What People Without a Brush Did
Manufactured toothbrushes were not affordable or accessible for everyone, especially in rural areas and among the working poor. Many people cleaned their teeth by wrapping a rag or piece of cloth around a finger, dipping it in salt or baking soda, and rubbing it across their teeth and gums. This was crude but surprisingly effective at removing soft plaque.
Chew sticks were another common alternative, particularly outside of Europe and North America. These were pencil-sized twigs, typically 15 to 20 centimeters long, cut from specific trees and chewed on one end until the fibers separated into a brush-like texture. More than 180 plant species have been used this way across different cultures. Neem was popular in South Asia, arak (from the Salvadora persica tree) was the standard in the Middle East, and various local species were used across Africa. The frayed end was held perpendicular to the teeth and moved in up-and-down strokes. Some of these plants contain natural compounds with mild antimicrobial properties, so they weren’t just mechanical scrubbers.
Toothpicks were also widely used throughout the century, carved from wood or bone, and served as the primary tool for removing food trapped between teeth.
Flossing Emerged Mid-Century
The concept of flossing is newer than most people assume, but it did appear during the 1800s. By 1845, the American Journal of Dental Science was recommending that people clean between their teeth with silk floss two or three times per day. This advice was remarkably ahead of its time, though it’s unclear how widely the public followed it. Silk thread was not cheap, and the recommendation was likely aimed at the educated middle and upper classes who read dental journals or visited dentists.
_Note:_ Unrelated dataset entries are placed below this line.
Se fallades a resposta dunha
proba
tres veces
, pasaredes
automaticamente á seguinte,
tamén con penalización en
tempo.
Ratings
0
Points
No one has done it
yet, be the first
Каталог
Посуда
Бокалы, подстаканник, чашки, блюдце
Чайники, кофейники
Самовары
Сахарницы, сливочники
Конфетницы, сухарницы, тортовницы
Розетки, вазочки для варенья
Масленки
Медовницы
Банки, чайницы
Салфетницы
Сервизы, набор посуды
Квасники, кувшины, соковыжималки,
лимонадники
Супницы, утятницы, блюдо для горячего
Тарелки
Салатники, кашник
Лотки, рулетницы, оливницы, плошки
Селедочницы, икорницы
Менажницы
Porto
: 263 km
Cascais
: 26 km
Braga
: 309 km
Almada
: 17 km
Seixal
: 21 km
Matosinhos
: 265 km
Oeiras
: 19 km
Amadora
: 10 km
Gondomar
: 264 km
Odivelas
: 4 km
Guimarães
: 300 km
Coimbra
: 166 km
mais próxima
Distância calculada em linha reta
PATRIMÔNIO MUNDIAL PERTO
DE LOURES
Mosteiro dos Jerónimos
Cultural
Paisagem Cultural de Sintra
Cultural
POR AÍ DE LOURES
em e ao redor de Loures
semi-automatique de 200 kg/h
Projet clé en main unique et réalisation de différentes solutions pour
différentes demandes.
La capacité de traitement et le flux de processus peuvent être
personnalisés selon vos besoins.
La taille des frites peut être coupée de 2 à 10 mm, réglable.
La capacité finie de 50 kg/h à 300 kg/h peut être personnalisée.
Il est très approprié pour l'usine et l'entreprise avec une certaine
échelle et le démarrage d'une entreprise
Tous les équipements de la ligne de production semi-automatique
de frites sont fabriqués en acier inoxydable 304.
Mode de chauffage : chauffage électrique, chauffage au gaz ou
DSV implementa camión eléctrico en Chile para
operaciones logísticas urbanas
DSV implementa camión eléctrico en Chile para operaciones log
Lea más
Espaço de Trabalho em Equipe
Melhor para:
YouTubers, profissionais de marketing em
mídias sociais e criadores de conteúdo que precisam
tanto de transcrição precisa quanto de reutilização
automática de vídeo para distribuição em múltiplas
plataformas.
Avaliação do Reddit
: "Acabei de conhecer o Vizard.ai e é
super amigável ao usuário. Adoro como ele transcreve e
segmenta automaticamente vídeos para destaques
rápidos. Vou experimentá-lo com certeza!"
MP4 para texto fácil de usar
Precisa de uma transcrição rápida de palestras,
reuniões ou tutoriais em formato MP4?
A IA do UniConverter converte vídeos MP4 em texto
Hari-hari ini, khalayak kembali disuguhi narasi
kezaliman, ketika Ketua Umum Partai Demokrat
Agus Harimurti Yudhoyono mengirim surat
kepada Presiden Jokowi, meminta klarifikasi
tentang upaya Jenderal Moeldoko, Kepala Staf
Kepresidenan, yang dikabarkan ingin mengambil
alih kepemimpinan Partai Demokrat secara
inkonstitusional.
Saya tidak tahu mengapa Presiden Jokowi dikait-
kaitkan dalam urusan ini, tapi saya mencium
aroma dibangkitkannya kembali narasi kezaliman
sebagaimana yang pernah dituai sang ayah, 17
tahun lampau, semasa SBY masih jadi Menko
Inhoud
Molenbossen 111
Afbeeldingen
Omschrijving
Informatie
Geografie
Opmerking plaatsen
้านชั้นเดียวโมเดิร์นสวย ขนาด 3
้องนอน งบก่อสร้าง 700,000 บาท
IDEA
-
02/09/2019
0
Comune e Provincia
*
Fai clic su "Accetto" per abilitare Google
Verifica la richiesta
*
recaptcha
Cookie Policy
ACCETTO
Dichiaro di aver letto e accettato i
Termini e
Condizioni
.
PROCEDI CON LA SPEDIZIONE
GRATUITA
How Dental Science Caught Up
For most of the 1800s, people didn’t fully understand why teeth decayed. The prevailing theories ranged from “tooth worms” (a holdover from earlier centuries) to general ideas about bad air and poor constitution. It wasn’t until 1882 that a researcher named Willoughby D. Miller demonstrated that microorganisms cause tooth decay. This was a landmark finding because it finally gave a scientific basis for brushing: you weren’t just scrubbing off stains, you were removing the bacteria responsible for cavities.
That discovery helped transform dental hygiene from a cosmetic habit into a medical one. Combined with the mass production of toothbrushes (which ramped up significantly after 1885) and the arrival of tube toothpaste, the last two decades of the century laid the groundwork for the oral care routines we recognize today.
How Often People Actually Brushed
Despite the availability of brushes and powders, daily brushing was far from universal in the 1800s. Toothbrushes were a personal expense that many households considered optional, and there was no public health campaign promoting oral hygiene until the early 1900s. Many people brushed sporadically, or only when preparing for social occasions. Dental visits were reactive, not preventive: you saw a dentist when a tooth hurt badly enough to pull, not for a routine cleaning.
The consequences were visible. Tooth loss was common by middle age across all social classes, and dental pain was a routine part of life. Jane Austen’s personal letters, for instance, reference the misery of 19th-century dentistry, and she was from a relatively comfortable family. For the poor, options were even more limited: extraction by a barber or traveling tooth-puller, often without anesthesia, was the standard remedy for a bad tooth.